[Records Boundary: Start]

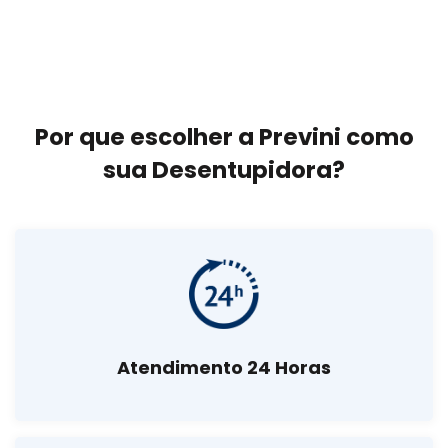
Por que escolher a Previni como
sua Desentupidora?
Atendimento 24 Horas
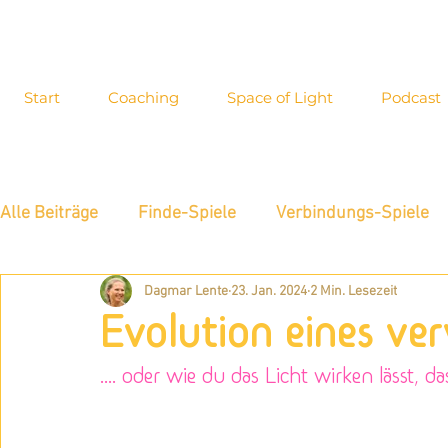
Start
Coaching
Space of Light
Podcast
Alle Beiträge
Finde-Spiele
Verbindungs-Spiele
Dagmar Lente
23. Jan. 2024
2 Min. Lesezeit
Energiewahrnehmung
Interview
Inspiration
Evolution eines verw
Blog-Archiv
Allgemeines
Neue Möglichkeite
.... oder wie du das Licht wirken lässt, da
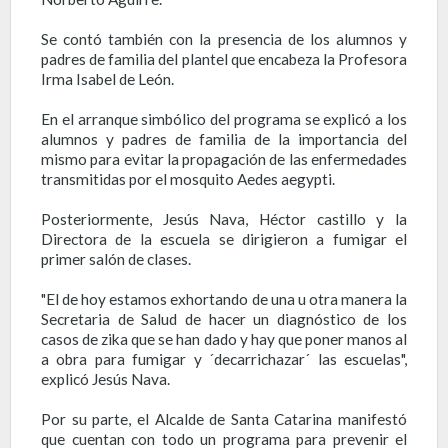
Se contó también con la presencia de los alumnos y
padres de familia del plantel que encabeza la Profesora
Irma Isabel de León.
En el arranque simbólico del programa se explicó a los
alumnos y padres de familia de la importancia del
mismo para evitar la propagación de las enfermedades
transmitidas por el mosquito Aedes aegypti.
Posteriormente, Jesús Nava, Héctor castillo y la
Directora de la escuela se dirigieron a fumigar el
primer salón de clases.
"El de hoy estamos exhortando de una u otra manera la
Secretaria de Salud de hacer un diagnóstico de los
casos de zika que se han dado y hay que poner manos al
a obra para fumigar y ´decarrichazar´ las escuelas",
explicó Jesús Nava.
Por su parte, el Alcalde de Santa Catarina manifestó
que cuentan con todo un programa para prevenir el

[Records Boundary: End]

Work to complete:
Look above for the line with "Finde-Spiele"; quote it and every line after it, stopping after the line with "mismo para evitar", exactly, with nothing added and without pictures.

Written solution:
Finde-Spiele
Verbindungs-Spiele
Dagmar Lente
23. Jan. 2024
2 Min. Lesezeit
Energiewahrnehmung
Interview
Inspiration
Evolution eines verw
Blog-Archiv
Allgemeines
Neue Möglichkeite
.... oder wie du das Licht wirken lässt, da
Se contó también con la presencia de los alumnos y
padres de familia del plantel que encabeza la Profesora
Irma Isabel de León.
En el arranque simbólico del programa se explicó a los
alumnos y padres de familia de la importancia del
mismo para evitar la propagación de las enfermedades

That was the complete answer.